Policy

Church vs. State

|

In Grand Haven, Michigan, the Haven Shores Community Church rented storefront space in a shopping plaza to hold worship services. Although the zoning category for the space explicitly allows "assembly halls, concert halls, or similar places of public assembly," not mentioning churches one way or the other, the city zoning board decided a church was not an allowable use. Grand Haven seems to be jumbling the First Amendment: It allows freedom of assembly in a shopping center—as long as it isn't religious in nature.
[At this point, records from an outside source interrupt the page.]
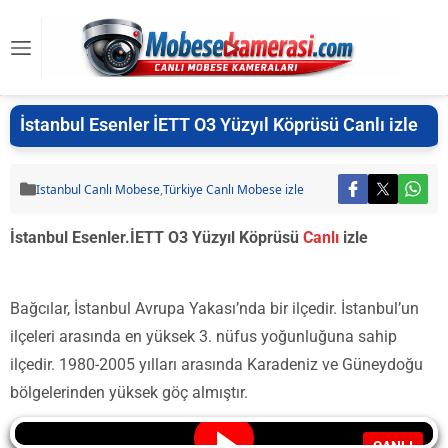
İstanbul Esenler İETT O3 Yüzyıl Köprüsü Canlı izle
Istanbul Canlı Mobese
,
Türkiye Canlı Mobese izle
İstanbul Esenler.İETT O3 Yüzyıl Köprüsü
Canlı
izle
Bağcılar, İstanbul Avrupa Yakası’nda bir ilçedir. İstanbul’un
ilçeleri arasında en yüksek 3. nüfus yoğunluğuna sahip
ilçedir. 1980-2005 yılları arasında Karadeniz ve Güneydoğu
bölgelerinden yüksek göç almıştır.
CANLI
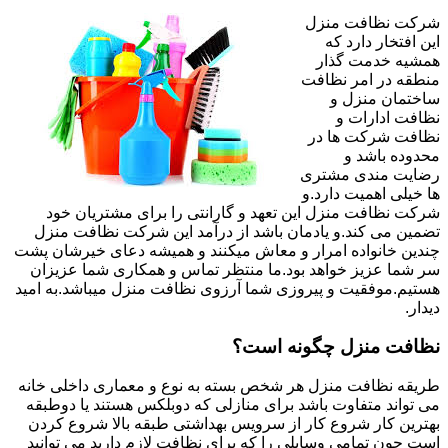
شرکت نظافت منزل
این افتخار دارد که
همشیه خدمت گذار
منطقه در امر نظافت
ساختمان منزل و
نظافت ادارات و
نظافت شرکت ها در
محدوده باشد و
رضایت مندی مشتری
ها خیلی اهمیت دارد.و
شرکت نظافت منزل این تعهد و گارانتی را برای مشتریان خود
تضمین می کند.و یادمان باشد از درآمد این شرکت نظافت منزل
چندین خانواده امرار و معاش میکنند و همیشه دعای خیرشان پشت
سر شما عزیز خواهد بود.ما منتظر تماس و همکاری شما عزیزان
هستیم.موفقیت و پیروزی شما آرزوی نظافت منزل میباشد.به امید
دیدار.
نظافت منزل چگونه است؟
طریقه نظافت منزل هر شخص بسته به نوع و معماری داخلی خانه
می تواند متفاوت باشد برای منازلی که دوبلکس هستند یا دوطبقه
بهترین کار شروع کار از سرویس بهداشتی طبقه بالا شروع کردن
است چون تمامی وسایلی را که برای نظافت لازم دارید می توانید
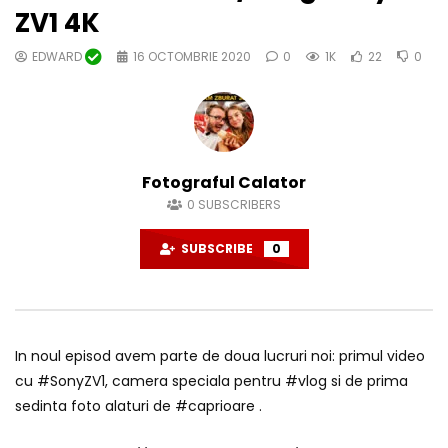
ZV1 4K
EDWARD
16 OCTOMBRIE 2020
0
1K
22
0
Fotograful Calator
0
SUBSCRIBERS
SUBSCRIBE
0
In noul episod avem parte de doua lucruri noi: primul video
cu #SonyZV1, camera speciala pentru #vlog si de prima
sedinta foto alaturi de #caprioare .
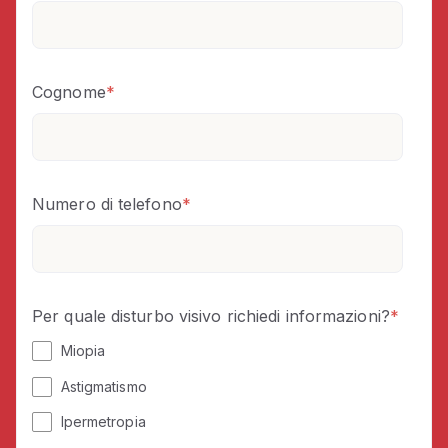
Cognome
*
Numero di telefono
*
Per quale disturbo visivo richiedi informazioni?
*
Miopia
Astigmatismo
Ipermetropia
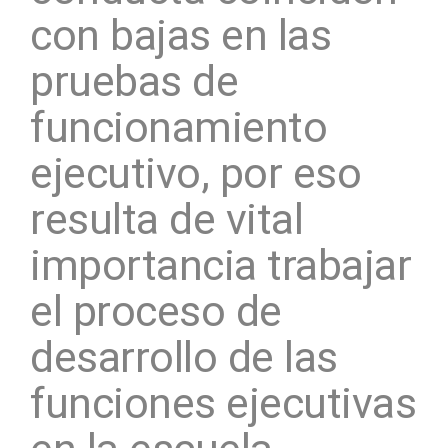
con bajas en las
pruebas de
funcionamiento
ejecutivo, por eso
resulta de vital
importancia trabajar
el proceso de
desarrollo de las
funciones ejecutivas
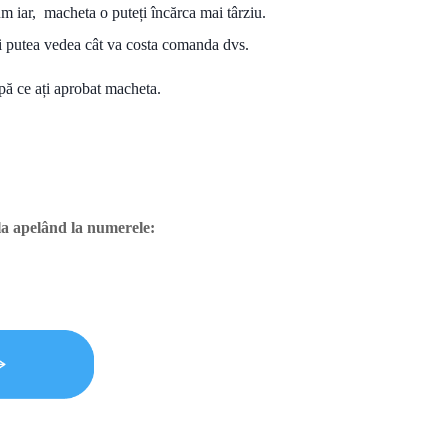
m iar, macheta o puteți încărca mai târziu.
eți putea vedea cât va costa comanda dvs.
ă ce ați aprobat macheta.
afla apelând la numerele:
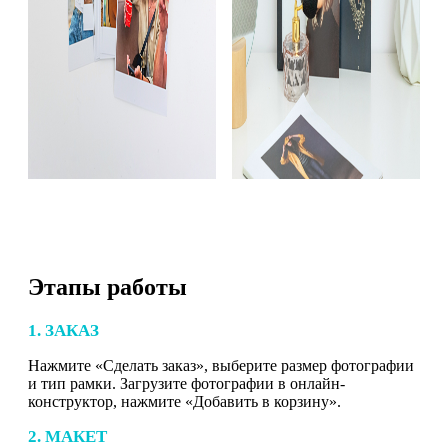
Этапы работы
1. ЗАКАЗ
Нажмите «Сделать заказ», выберите размер фотографии
и тип рамки. Загрузите фотографии в онлайн-
конструктор, нажмите «Добавить в корзину».
2. МАКЕТ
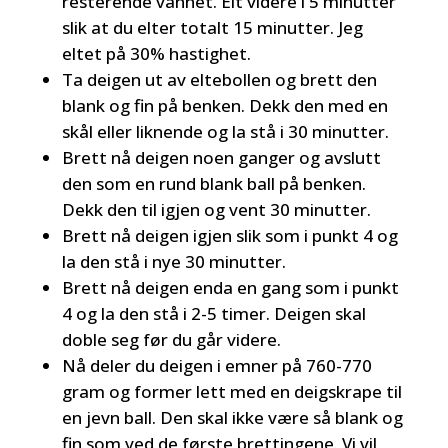
resterende vannet. Elt videre i 5 minutter
slik at du elter totalt 15 minutter. Jeg
eltet på 30% hastighet.
Ta deigen ut av eltebollen og brett den
blank og fin på benken. Dekk den med en
skål eller liknende og la stå i 30 minutter.
Brett nå deigen noen ganger og avslutt
den som en rund blank ball på benken.
Dekk den til igjen og vent 30 minutter.
Brett nå deigen igjen slik som i punkt 4 og
la den stå i nye 30 minutter.
Brett nå deigen enda en gang som i punkt
4 og la den stå i 2-5 timer. Deigen skal
doble seg før du går videre.
Nå deler du deigen i emner på 760-770
gram og former lett med en deigskrape til
en jevn ball. Den skal ikke være så blank og
fin som ved de første brettingene. Vi vil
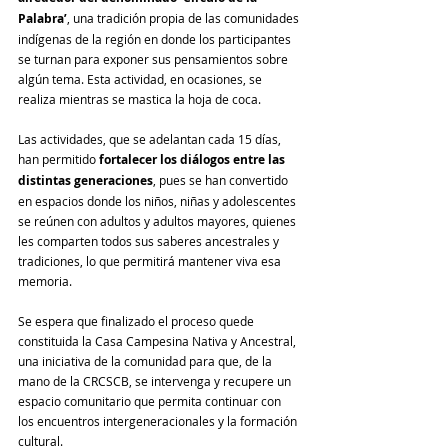
Palabra’
, una tradición propia de las comunidades 
indígenas de la región en donde los participantes 
se turnan para exponer sus pensamientos sobre 
algún tema. Esta actividad, en ocasiones, se 
realiza mientras se mastica la hoja de coca. 
Las actividades, que se adelantan cada 15 días, 
han permitido 
fortalecer los diálogos entre las 
distintas generaciones
, pues se han convertido 
en espacios donde los niños, niñas y adolescentes 
se reúnen con adultos y adultos mayores, quienes 
les comparten todos sus saberes ancestrales y 
tradiciones, lo que permitirá mantener viva esa 
memoria.
Se espera que finalizado el proceso quede 
constituida la Casa Campesina Nativa y Ancestral, 
una iniciativa de la comunidad para que, de la 
mano de la CRCSCB, se intervenga y recupere un 
espacio comunitario que permita continuar con 
los encuentros intergeneracionales y la formación 
cultural.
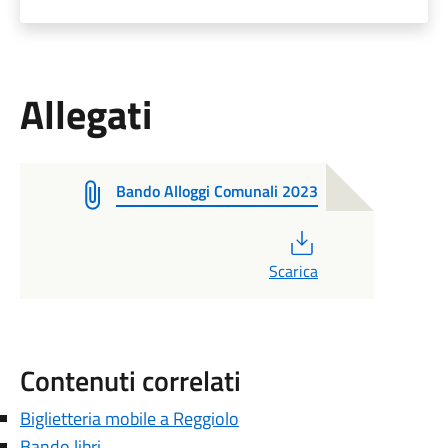
Allegati
Bando Alloggi Comunali 2023
PDF
Scarica
Contenuti correlati
Biglietteria mobile a Reggiolo
Bando libri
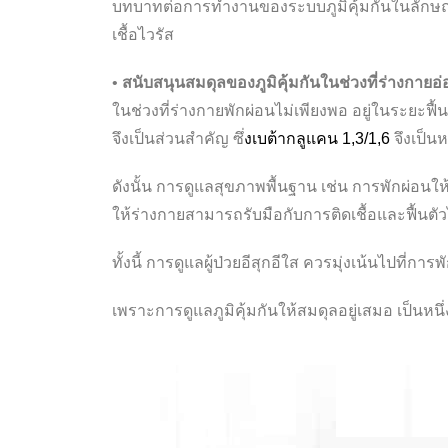
บทบาทต่อการทำงานของระบบภูมิคุ้มกันในลักษณะ
เชื้อไวรัส
•
สนับสนุนสมดุลของภูมิคุ้มกันในช่วงที่ร่างกายอ
ในช่วงที่ร่างกายพักผ่อนไม่เพียงพอ อยู่ในระย
จึงเป็นส่วนสำคัญ ซึ่
งเบต้ากลูแคน 1,3/1,6
จึงเป็น
ดังนั้น การดูแลสุขภาพพื้นฐาน เช่น การพักผ่อน
ให้ร่างกายสามารถรับมือกับการติดเชื้อและฟื้นตั
ทั้งนี้ การดูแลผู้ป่วยอีสุกอีใส ควรมุ่งเน้นไปที
เพราะการดูแลภูมิคุ้มกันให้สมดุลอยู่เสมอ เป็นห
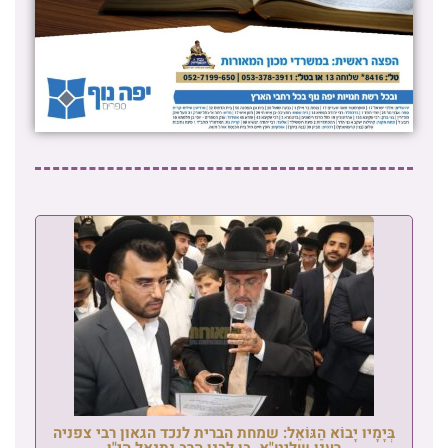
בְּיָמָיו יָבוֹא הַגּוֹאֵל: שמחת הברית לנכד הגאון רבי צפניה
רענן שליט"א, בן לבנו הרב נתנאל הי"ו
With the help of the Becket Fund for Religious Liberty, a public interest law firm, the church is suing the city. The Haven Shores holy men want to be allowed to hold services in their storefront and are seeking a symbolic $1 in damages. At press time, a district court has held hearings but has not yet issued a ruling.

Relations between God, man, and zoning board are often troubled. In congressional hearings in 1998 about the proposed Religious Liberty Protection Act, University of Texas constitutional law professor Douglas Laycock testified that smaller faiths—and every faith, he stressed, is small in some municipality—tend to run into zoning problems, with many churches prohibited from existing where they'd like. While conflicts between church and zoners often involve the unbiased application of one zoning law to everyone, Becket Fund spokesman Pat Korten emphasizes that, since all assemblies but religious ones seem to be permitted under Grand Haven's rules, this case is one of blatant discrimination.

In another recent church-state scuffle, embarrassed authorities in Portland, Oregon, backed down from a particularly heavy-handed intervention. A city hearings officer, responding to neighbors complaints, had shut down a free-meals-for-the-homeless program and capped church attendance at 70 at the Sunnyside Centenary Methodist Church. The City Council overturned the decision in early March.